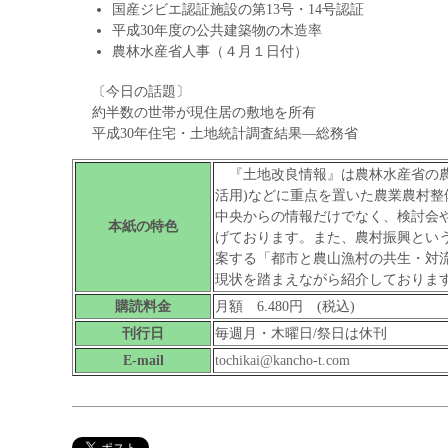
国産ジビエ認証施設の第13号・14号認証
平成30年度の公共建築物の木造率
農林水産省人事（４月１日付）
〔今日の話題〕
約半数の世帯が現住居の敷地を所有
平成30年住宅・土地統計調査結果―総務省
『土地改良情報』は農林水産省の農
活用)などに重点を置いた農業農村
中央からの情報だけでなく、検討会
本紙の特色
げております。また、農村振興とい
案する「都市と農山漁村の共生・対
現状を踏まえながら紹介しておりま
購読料金
月額 6.480円 (税込)
刊行日
毎週月・木曜日/祭日は休刊
E-mail
tochikai@kancho-t.com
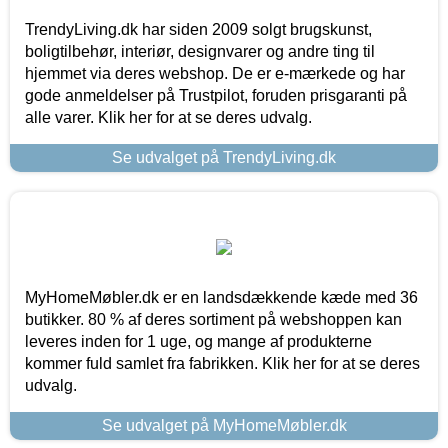
TrendyLiving.dk har siden 2009 solgt brugskunst,
boligtilbehør, interiør, designvarer og andre ting til
hjemmet via deres webshop. De er e-mærkede og har
gode anmeldelser på Trustpilot, foruden prisgaranti på
alle varer. Klik her for at se deres udvalg.
Se udvalget på TrendyLiving.dk
MyHomeMøbler.dk er en landsdækkende kæde med 36
butikker. 80 % af deres sortiment på webshoppen kan
leveres inden for 1 uge, og mange af produkterne
kommer fuld samlet fra fabrikken. Klik her for at se deres
udvalg.
Se udvalget på MyHomeMøbler.dk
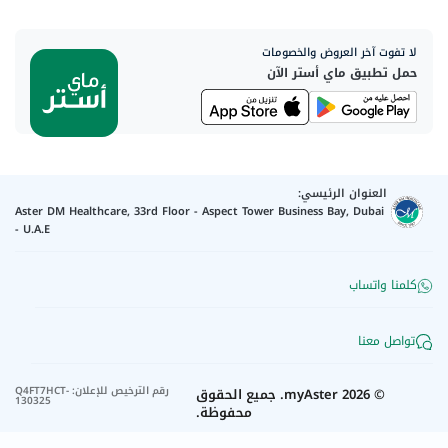
لا تفوت آخر العروض والخصومات
حمل تطبيق ماي أستر الآن
العنوان الرئيسي:
Aster DM Healthcare, 33rd Floor - Aspect Tower Business Bay, Dubai
- U.A.E
كلمنا واتساب
تواصل معنا
رقم الترخيص للإعلان
:
Q4FT7HCT-
©
2026
myAster.
جميع الحقوق
130325
محفوظة.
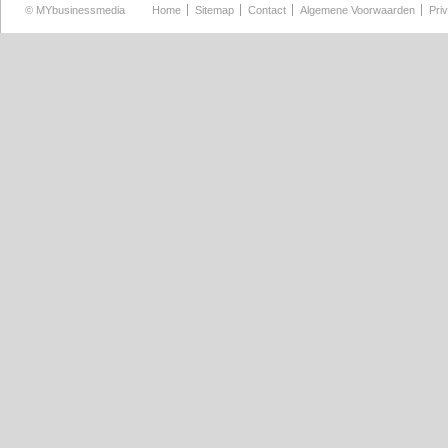
©
MYbusinessmedia
Home
Sitemap
Contact
Algemene Voorwaarden
Pri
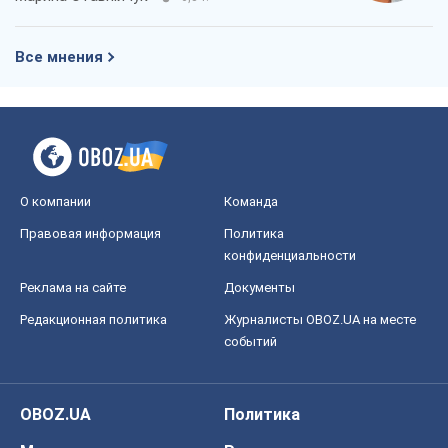
Все мнения
О компании
Команда
Правовая информация
Политика
конфиденциальности
Реклама на сайте
Документы
Редакционная политика
Журналисты OBOZ.UA на месте
событий
OBOZ.UA
Политика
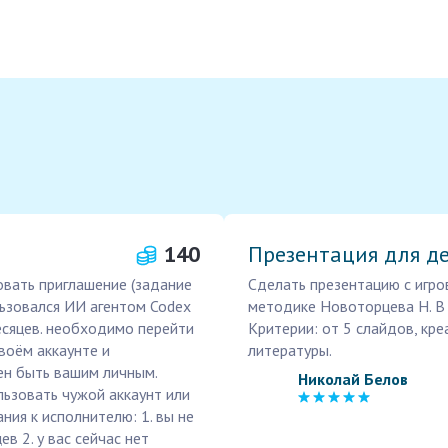
140
Презентация для де
овать приглашение (задание
Сделать презентацию с игро
льзовался ИИ агентом Codex
методике Новоторцева Н. В 
есяцев. необходимо перейти
Критерии: от 5 слайдов, кр
воём аккаунте и
литературы.
ен быть вашим личным.
Николай Белов
льзовать чужой аккаунт или
ния к исполнителю: 1. вы не
в 2. у вас сейчас нет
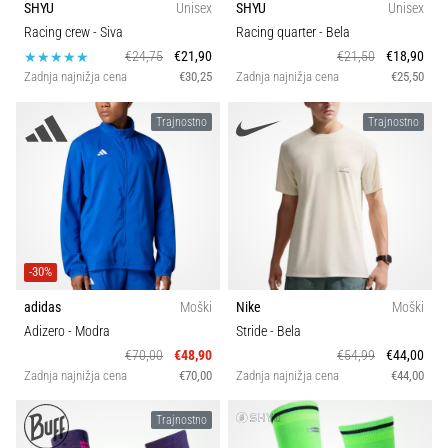
smeri
SHYU
Unisex
SHYU
Unisex
Kolekcija
testira
Racing crew
- Siva
Racing quarter
- Bela
hitrost,
€24,75
€21,90
€21,50
€18,90
agilnost
Udobje in amortizacija
Zadnja najnižja cena
€30,25
Zadnja najnižja cena
€25,50
in
eksplozivnost
Trajnostno
Trajnostno
Disciplina
pri
menjavi
smeri.
Razdalja
Kako…
Padec (mm)
6. 8. 2026
-30%
•
7 min. branja
adidas
Moški
Nike
Moški
Kroj
Adizero
- Modra
Stride
- Bela
Tekaško
€70,00
€48,90
€54,99
€44,00
koleno:
Značilnosti
Zadnja najnižja cena
€70,00
Zadnja najnižja cena
€44,00
Vzroki,
zdravljenje
Trajnostno
Model
in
* * *
--- Exercise instructions ---
Each line of the records is to be reproduced exactly, and each picture dropped.

--- Written reply ---
国産ジビエ認証施設の第13号・14号認証
平成30年度の公共建築物の木造率
農林水産省人事（４月１日付）
〔今日の話題〕
約半数の世帯が現住居の敷地を所有
平成30年住宅・土地統計調査結果―総務省
『土地改良情報』は農林水産省の農
活用)などに重点を置いた農業農村
中央からの情報だけでなく、検討会
本紙の特色
げております。また、農村振興とい
案する「都市と農山漁村の共生・対
現状を踏まえながら紹介しておりま
購読料金
月額 6.480円 (税込)
刊行日
毎週月・木曜日/祭日は休刊
E-mail
tochikai@kancho-t.com
TrendyLiving.dk har siden 2009 solgt brugskunst,
boligtilbehør, interiør, designvarer og andre ting til
hjemmet via deres webshop. De er e-mærkede og har
gode anmeldelser på Trustpilot, foruden prisgaranti på
alle varer. Klik her for at se deres udvalg.
Se udvalget på TrendyLiving.dk
MyHomeMøbler.dk er en landsdækkende kæde med 36
butikker. 80 % af deres sortiment på webshoppen kan
leveres inden for 1 uge, og mange af produkterne
kommer fuld samlet fra fabrikken. Klik her for at se deres
udvalg.
Se udvalget på MyHomeMøbler.dk
لا تفوت آخر العروض والخصومات
حمل تطبيق ماي أستر الآن
العنوان الرئيسي:
Aster DM Healthcare, 33rd Floor - Aspect Tower Business Bay, Dubai
- U.A.E
كلمنا واتساب
تواصل معنا
رقم الترخيص للإعلان
:
Q4FT7HCT-
©
2026
myAster.
جميع الحقوق
130325
محفوظة.
©
MYbusinessmedia
Home
Sitemap
Contact
Algemene Voorwaarden
Pri
Все мнения
О компании
Команда
Правовая информация
Политика
конфиденциальности
Реклама на сайте
Документы
Редакционная политика
Журналисты OBOZ.UA на месте
событий
OBOZ.UA
Политика
140
Презентация для де
овать приглашение (задание
Сделать презентацию с игро
льзовался ИИ агентом Codex
методике Новоторцева Н. В 
есяцев. необходимо перейти
Критерии: от 5 слайдов, кр
воём аккаунте и
литературы.
ен быть вашим личным.
Николай Белов
льзовать чужой аккаунт или
ния к исполнителю: 1. вы не
в 2. у вас сейчас нет
smeri
SHYU
Unisex
SHYU
Unisex
Kolekcija
testira
Racing crew
- Siva
Racing quarter
- Bela
hitrost,
€24,75
€21,90
€21,50
€18,90
agilnost
Udobje in amortizacija
Zadnja najnižja cena
€30,25
Zadnja najnižja cena
€25,50
in
eksplozivnost
Trajnostno
Trajnostno
Disciplina
pri
menjavi
smeri.
Razdalja
Kako…
Padec (mm)
6. 8. 2026
-30%
•
7 min. branja
adidas
Moški
Nike
Moški
Kroj
Adizero
- Modra
Stride
- Bela
Tekaško
€70,00
€48,90
€54,99
€44,00
koleno:
Značilnosti
Zadnja najnižja cena
€70,00
Zadnja najnižja cena
€44,00
Vzroki,
zdravljenje
Trajnostno
Model
in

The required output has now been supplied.